I think I can solve it, but I don't exactly feel comfortable using equations that I don't understand. I mean, I get that ##v_0=v_R=v_C## because the right and center blocks are still connected and move in unison. But I am confused on why you wouldn't need a separate equation to describe the velocity of the right block with respect to the center block when it shoots off from it.

 

[haruspex]

##(1)## ##m_Lv+m_Lv_L=(m_C+m_R)u## where ##u=3\frac{m}{s}##

I don't understand this equation. Please confirm:
v_L is the speed to the left of m_L, in the lab frame.
v is the speed to the right of m_C+m_R, in the lab frame.
u is their relative speed.
Right? So write an equation which expresses that.

 

[Eclair_de_XII]

So write an equation which expresses that.

Okay. I'll try:

##m_L(v+v_L)=(m_C+m_R)u##

 

[haruspex]

Okay. I'll try:

##m_L(v+v_L)=(m_C+m_R)u##

That is the same as you wrote before.
You have two speeds in the rest frame and their relative speed. if Paul runs at 13km/h and you run 1 km/h faster, what is your speed? Is it in any way affected by the masses of you and Paul?

 

[Eclair_de_XII]

if Paul runs at 13km/h and you run 1 km/h faster, what is your speed? Is it in any way affected by the masses of you and Paul?

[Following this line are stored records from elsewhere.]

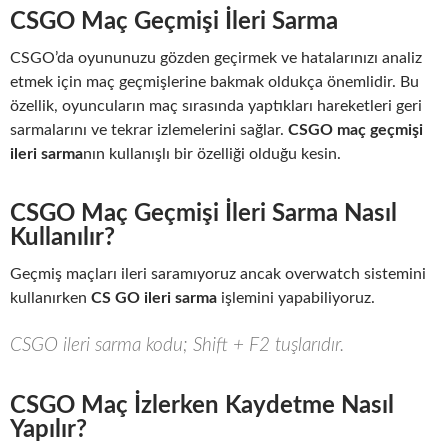
CSGO Maç Geçmişi İleri Sarma
CSGO’da oyununuzu gözden geçirmek ve hatalarınızı analiz
etmek için maç geçmişlerine bakmak oldukça önemlidir. Bu
özellik, oyuncuların maç sırasında yaptıkları hareketleri geri
sarmalarını ve tekrar izlemelerini sağlar.
CSGO maç geçmişi
ileri sarma
nın kullanışlı bir özelliği olduğu kesin.
CSGO Maç Geçmişi İleri Sarma Nasıl
Kullanılır?
Geçmiş maçları ileri saramıyoruz ancak overwatch sistemini
kullanırken
CS GO ileri sarma
işlemini yapabiliyoruz.
CSGO ileri sarma kodu; Shift + F2 tuşlarıdır.
CSGO Maç İzlerken Kaydetme Nasıl
Yapılır?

##14\frac{km}{h}##, and I don't think it does. Let me try again: ##(m_L)(v+u)=(m_C+m_R)(v)##.

 

[Eclair_de_XII]

For (2), I believe it is: ##(m_R)(v+u)=(m_C)(v)##. So I have here:

##(1)## ##m_Rv+m_Ru=m_Cv##
##(2)## ##m_Lv+m_Lu=m_Cv+m_Rv##

Adding (1) to (2), I get:

##(3)## ##m_Lv+m_Rv+m_Lu+m_Ru=2m_Cv+m_Rv##
##(4)## ##m_Lv+m_Lu+m_Ru=2m_Cv##
##(5)## ##2m_Cv-m_Lv=v(2m_C-m_L)=u(m_L+m_R)##
##(6)## ##v=\frac{u(m_L+m_R)}{2m_C-m_L}=\frac{6}{5}\frac{m}{s}##

But it doesn't take into account the momentum in the negative x-direction that block C gains when block R shoots off from it.

 

[haruspex]

I don't think it does.

So why do you keep bringing masses into the relationship between v_l, v and u? There is an equation which relates just those three quantities, nothing else.

 

[Eclair_de_XII]

Let's see... ##v_L=v+u##.

 

[haruspex]

Let's see... ##v_L=v+u##.

If you are defining the three speeds as I described in post #10, no.
Bob walks E at 1m/s, Alice walks W at 1m/s. What is their relative speed?

 

[Eclair_de_XII]

2 m/s?

 

[haruspex]

2 m/s?

Of course. So what is the relationship between v_L, the leftward speed of the left hand mass, v, the rightward speed of the right hand masses, and u, their relative speed?

 

[Eclair_de_XII]

Is it ##u=v_L+v##?

 

[haruspex]

Is it ##u=v_L+v##?

Yes.

 

[Eclair_de_XII]

So then the equation describing momentum of the two bodies in step (1) would be: ##(m_L)(u-v)=(m_C+m_R)v##?

 

[haruspex]

So then the equation describing momentum of the two bodies in step (1) would be: ##(m_L)(u-v)=(m_C+m_R)v##?

Yes.

 

[Eclair_de_XII]

Now I'm trying to think of a way to describe the relative velocity in step (2). Since block C (the second term in the below equation) has three times more mass than block R, it should experience one-third times the velocity as block R. So:

##u_1=(v_R)+[(\frac{1}{3}v_R)-(v)]=\frac{4}{3}v_R-v##

And since ##v_R=v+3##, ##u_1=\frac{1}{3}v+4##.

Verify?

 

[haruspex]

So:

##u_1=(v_R)+[(\frac{1}{3}v_R)-(v)]##

I do not understand how you get that. Please explain your reasoning, and confirm or deny that u₁ is the relative velocity (3m/s) after the second explosion.

 

[Eclair_de_XII]

Please explain your reasoning, and confirm or deny that u₁ is the relative velocity (3m/s) after the second explosion.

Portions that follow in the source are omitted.